I still hate networking. And I love building connections. And helping to build connections and be a bridge for other people.

Now, when I go to a large event, I try to go with a friend. We have a drink at the bar and then part ways to try and make new friends. If we don't authentically connect with other people, and we have made the effort, we always have each other to back to.

Now, I try to meet one new person a week at my company or in my broader community, or reconnect with someone I miss seeing. (This doesn't always have to be in person, can be text, Zoom or Facetime.) And if you can't commit to doing that, that you should seriously relook at your schedule. I thank my former boss for that constant reminder.

Now, I joined Luminary, a women's collaboration hub in NYC, which has been life changing for me. I am also on the advisory board. It's all about women supporting and lifting each other up- to get more money, get that next big promotion, or start their own venture. It's a built-in community of unwavering support.
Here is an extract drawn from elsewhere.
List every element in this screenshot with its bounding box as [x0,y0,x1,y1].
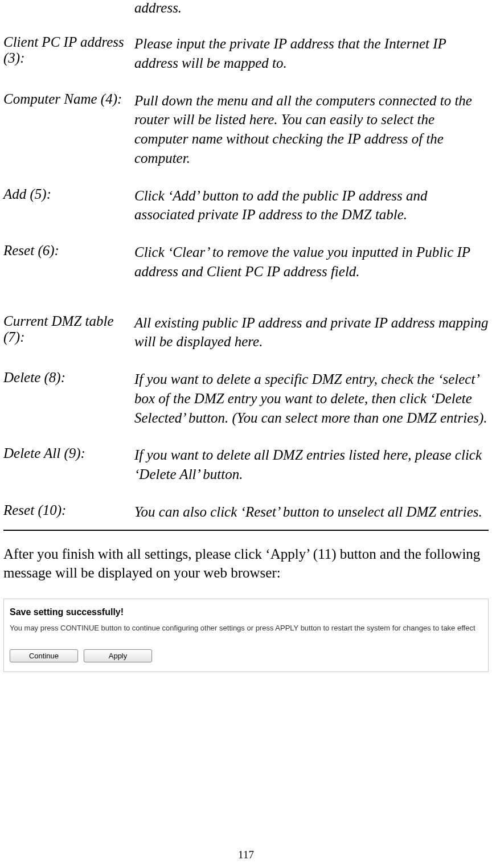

Now, I am working on expanding my community of moms. Not too long ago, I worked up the nerve to ask a fellow mom in my daughter's class if she wanted to get together. She thought I meant a playdate. I meant drinks. And after one late night out drinking, I have bonded with a whole new set of badass women.

And all of these communities. I am there for my communities. And they are all there for me. Referral for a job at my company. Coaching on how to survive a bad boss. Advice on how to ask for more money. Supporting each other as we care for aging parents. Candid feedback on why they didn't get that promotion. Commiserating over a cocktail on which working parent had the worst week ever.

So please don't ask me to network. Because I hate it. And well actually I don't have a business card to give you. I haven't printed one in four years.